Category: Georgetown Magazine, Spring 2024

Title:A leap to the arts

Author: Karen Doss Bowman
Date Published: April 8, 2024
a painting of a woman in a black long-sleeve shirt with black hair and brown eyes
A self-portrait of Marsha Massih (C’84). Image: Courtesy of Marsha Massih

As a government and French major at Georgetown, Marsha Massih (C’84) was prepared for a job in international relations. Though she had always dreamed of being an artist—a passion inspired by her father, an amateur painter—her parents instilled the belief that she should enter a “secure” career.

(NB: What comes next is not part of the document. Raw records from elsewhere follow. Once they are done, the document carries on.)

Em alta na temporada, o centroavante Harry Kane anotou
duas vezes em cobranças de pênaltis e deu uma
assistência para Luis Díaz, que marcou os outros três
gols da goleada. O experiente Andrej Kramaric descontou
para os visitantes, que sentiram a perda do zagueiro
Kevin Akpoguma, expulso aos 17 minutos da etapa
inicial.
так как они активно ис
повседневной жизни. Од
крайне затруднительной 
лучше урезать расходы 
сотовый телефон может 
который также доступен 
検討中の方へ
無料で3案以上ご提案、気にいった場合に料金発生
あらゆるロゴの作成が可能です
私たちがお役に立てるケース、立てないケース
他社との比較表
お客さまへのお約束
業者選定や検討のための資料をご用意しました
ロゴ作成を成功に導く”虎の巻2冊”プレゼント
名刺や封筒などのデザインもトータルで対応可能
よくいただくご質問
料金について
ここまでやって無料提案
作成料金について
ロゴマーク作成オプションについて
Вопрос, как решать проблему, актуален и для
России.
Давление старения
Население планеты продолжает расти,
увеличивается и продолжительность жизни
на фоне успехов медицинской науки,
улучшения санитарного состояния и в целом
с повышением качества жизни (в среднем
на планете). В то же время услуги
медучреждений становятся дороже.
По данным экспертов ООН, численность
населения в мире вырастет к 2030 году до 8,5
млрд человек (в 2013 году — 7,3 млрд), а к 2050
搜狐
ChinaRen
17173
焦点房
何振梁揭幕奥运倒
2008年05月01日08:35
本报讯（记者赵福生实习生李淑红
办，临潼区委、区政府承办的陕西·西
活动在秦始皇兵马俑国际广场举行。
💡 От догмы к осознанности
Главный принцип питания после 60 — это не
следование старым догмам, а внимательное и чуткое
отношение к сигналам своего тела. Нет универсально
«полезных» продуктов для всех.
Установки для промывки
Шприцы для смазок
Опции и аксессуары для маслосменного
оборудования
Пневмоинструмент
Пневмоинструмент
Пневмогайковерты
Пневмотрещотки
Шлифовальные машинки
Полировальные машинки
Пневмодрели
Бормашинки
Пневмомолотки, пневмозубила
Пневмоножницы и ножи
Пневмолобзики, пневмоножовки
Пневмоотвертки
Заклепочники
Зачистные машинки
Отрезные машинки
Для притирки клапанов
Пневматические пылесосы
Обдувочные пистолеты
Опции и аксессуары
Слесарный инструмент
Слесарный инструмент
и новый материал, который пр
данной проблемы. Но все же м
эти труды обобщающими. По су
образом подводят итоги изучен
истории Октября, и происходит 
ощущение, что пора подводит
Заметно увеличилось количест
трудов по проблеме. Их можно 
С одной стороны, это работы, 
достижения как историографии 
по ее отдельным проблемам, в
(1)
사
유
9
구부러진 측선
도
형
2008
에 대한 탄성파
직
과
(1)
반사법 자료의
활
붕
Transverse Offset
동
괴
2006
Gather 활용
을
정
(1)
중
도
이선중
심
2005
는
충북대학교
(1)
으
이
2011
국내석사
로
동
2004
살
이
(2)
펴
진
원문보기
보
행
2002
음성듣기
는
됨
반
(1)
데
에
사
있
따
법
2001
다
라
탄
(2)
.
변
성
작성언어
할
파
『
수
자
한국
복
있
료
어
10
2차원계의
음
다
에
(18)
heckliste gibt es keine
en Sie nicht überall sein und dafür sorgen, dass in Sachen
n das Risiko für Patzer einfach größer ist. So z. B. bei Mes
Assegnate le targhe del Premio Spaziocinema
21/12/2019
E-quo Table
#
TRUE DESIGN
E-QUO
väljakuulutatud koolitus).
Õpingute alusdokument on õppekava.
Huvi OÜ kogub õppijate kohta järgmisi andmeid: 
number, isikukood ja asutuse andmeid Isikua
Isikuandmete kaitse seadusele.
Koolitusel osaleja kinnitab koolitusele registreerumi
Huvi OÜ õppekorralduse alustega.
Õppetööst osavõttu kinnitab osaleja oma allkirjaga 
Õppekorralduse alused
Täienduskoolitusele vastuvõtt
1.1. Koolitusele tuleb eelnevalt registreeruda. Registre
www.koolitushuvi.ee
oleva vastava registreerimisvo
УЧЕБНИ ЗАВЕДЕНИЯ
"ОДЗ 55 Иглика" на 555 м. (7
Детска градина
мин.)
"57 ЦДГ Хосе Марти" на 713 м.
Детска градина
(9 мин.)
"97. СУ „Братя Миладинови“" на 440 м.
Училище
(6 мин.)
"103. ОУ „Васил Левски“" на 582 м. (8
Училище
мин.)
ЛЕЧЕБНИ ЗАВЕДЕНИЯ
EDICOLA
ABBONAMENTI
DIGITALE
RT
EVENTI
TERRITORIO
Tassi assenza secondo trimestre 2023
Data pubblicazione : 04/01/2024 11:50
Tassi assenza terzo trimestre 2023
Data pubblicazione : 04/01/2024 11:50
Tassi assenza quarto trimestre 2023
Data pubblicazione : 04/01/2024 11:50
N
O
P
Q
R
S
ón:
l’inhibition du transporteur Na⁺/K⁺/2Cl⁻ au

“Growing up, it was always understood that I could pursue art on the side,” says Massih, who grew up in Iowa. “It was hard for my parents to imagine that anyone could make a living in the arts, so they taught me that a professional degree would be more reliable.”

After graduating from Georgetown, Massih embarked on a dependable, steady career path in government. She earned a master’s degree from Columbia University and worked for several years for the Financial Services Corporation (FSC), now the New York City Economic Development Corporation. For pleasure, she took night classes at The Art Students League of New York.

Though Massih found her FSC job intellectually stimulating, “it didn’t pull at my heartstrings,” she recalls. After taking art classes for about five years, Massih took a leap of faith: she quit her day job to focus on becoming a professional artist, supplementing her income by teaching English and art classes, and ushering at Carnegie Hall.

Massih’s tenacity and devotion to her craft paid off. Over the past 25 years, she has become an award-winning oil painter, exhibiting her work throughout the country and abroad. One of Massih’s paintings was purchased this year for the Hulu series Only Murders in the Building, and displayed in the apartment of actress Meryl Streep’s character. A founding member of the Gardiner Artist Open Studio Tours, she paints and teaches out of her private studio in Gardiner, New York.

Massih credits her perseverance and independence—traits she honed at Georgetown—for her success in the arts. She also spent her junior year at Georgetown studying abroad in Paris, a pivotal experience that exposed her to some of the world’s finest works of art.

“Coming to the East Coast from Iowa to attend Georgetown was quite a transition,” says Massih. “It’s not an easy road to make a living in the arts. It’s a real leap of faith. But my years at Georgetown helped me develop some grit and tenacity, and I’ve been able to apply those experiences and skills to my life as an artist. Those experiences made me who I am today.”